子持ちシシャモの身は悲しくて切なくて甘えたい。
美穂は初めての妊娠八ヶ月、
未知との遭遇まで、あと2ヶ月と迫った。
いや、もうすでに始まっているのかもしれない・・・
 
結婚前、そして新婚当時の魅力だった
笑うとゾウの目のようになる夫の優しい眼も
ほかの女にも、そんな目で笑っているのかと
変に想像して憎ったらしくなり、意地悪をしたくなる。
 
だから、出社前にお仕事カバンをベッドの下に隠して
夫を慌てさせるのも。
声を変えて夫の勤める大阪梅田のM商事に電話して
「もしもし、M物産ですか?」
・・・・・はい、M商事です。
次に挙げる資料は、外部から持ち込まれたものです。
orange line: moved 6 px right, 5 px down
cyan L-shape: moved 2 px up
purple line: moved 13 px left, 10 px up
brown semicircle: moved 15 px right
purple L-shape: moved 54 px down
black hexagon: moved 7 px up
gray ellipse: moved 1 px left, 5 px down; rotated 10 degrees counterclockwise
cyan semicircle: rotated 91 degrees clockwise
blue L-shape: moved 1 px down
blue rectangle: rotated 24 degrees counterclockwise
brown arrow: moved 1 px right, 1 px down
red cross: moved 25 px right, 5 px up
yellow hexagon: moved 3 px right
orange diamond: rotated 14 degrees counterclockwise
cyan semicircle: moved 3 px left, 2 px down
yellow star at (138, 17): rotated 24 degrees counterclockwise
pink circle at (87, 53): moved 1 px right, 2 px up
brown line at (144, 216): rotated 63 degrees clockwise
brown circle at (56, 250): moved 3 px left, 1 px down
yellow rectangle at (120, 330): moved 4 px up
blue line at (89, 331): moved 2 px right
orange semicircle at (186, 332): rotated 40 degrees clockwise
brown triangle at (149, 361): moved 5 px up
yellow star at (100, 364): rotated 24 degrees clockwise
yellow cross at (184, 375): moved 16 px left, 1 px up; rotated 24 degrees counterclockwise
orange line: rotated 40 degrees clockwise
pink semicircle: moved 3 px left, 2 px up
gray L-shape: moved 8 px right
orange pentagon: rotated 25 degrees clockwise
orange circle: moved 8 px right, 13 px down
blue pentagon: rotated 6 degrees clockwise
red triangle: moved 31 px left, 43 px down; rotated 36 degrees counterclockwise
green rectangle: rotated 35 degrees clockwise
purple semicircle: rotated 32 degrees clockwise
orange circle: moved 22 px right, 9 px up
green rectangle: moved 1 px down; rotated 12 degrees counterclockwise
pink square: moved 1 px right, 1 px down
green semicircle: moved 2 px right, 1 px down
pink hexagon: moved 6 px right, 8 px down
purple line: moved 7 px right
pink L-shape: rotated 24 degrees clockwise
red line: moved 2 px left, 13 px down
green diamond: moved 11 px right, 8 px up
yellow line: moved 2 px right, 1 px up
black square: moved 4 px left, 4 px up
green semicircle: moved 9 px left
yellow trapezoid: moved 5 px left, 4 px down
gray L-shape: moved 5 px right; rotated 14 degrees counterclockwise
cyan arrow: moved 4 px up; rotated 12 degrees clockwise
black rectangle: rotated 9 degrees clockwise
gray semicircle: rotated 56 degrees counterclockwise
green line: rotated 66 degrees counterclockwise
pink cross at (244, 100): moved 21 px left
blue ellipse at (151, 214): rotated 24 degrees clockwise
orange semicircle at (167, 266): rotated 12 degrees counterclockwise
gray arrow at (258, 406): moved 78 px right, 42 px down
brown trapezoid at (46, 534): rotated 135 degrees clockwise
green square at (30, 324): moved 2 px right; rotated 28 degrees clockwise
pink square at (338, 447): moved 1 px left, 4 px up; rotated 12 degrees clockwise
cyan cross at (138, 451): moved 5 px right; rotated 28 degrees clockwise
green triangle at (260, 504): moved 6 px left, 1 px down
・・・・・
「あら、間違えだわ」
とガチャンと切り、
「今の女の子はじめて聞く声だわ
新人かしら・・・美人かしら・・・」
なんて一人遊びに興じるのも
美穂の中に潜むUFOの仕業なのである。
ただし、このUFOは夫が美穂のおデコにチューすれば
シオシオと治まる可愛い代物である。
 
ある日、原因不明の苛立ちが美穂を襲った。
いてもたってもいられなくなった美穂は
夫の会社の近くまで出てきた。
夫の会社までは、駅まで30分特急列車に揺られて
30分合計1時間の距離にある。
美穂は、冬を真近に控えたキリギリスか
春の日差しを浴びた雪だるまのように
重い体を押して家を出て電車に揺られた。
そう、今は卒業シーズン。
卒業式帰りの羽織袴の女の子達を横目に
お腹の西瓜を叩いた。
UFOは、ツーキックで返した。
大阪梅田で電車を降りた美穂は
エスカレーターを下り
駅前のホテルのフロントから電話をかけた。
「近くまで来てるの・・・」
「ええ・・・近くって・・・どこ」
「阪急のホテルのフロントにいる・・・」
「阪急のホテルったって、3つはある・・・
どの阪急のホテルだ・・・」
梅田近辺には、阪急と名のつくホテルは3つある。
身重の妻が来ていると聞いて
大慌てで全力疾走で汗だくの夫はやってきた。
 
夫の顔を見ると美穂は、
「アーアアー」
と泣き出した。
「オイオイ・・・どうしたの」
泣き止まない美穂をソファーに座らせ
「しかたない・・・」
とポツリ。夫は給料日前の財布を開けると
苦しそうな顔で泣き止まぬ美穂の様子をうかがい
フロントに進んだ。
部屋は和室だった。
高層ビルのホテルの部屋から眺める夜景は
キラキラと美しい。
散々わがままを言った。
デコチューももらった。
UFOも鳴りを潜めた。
幸せを噛み締めながら美穂は
「いい子を産もう」と思った。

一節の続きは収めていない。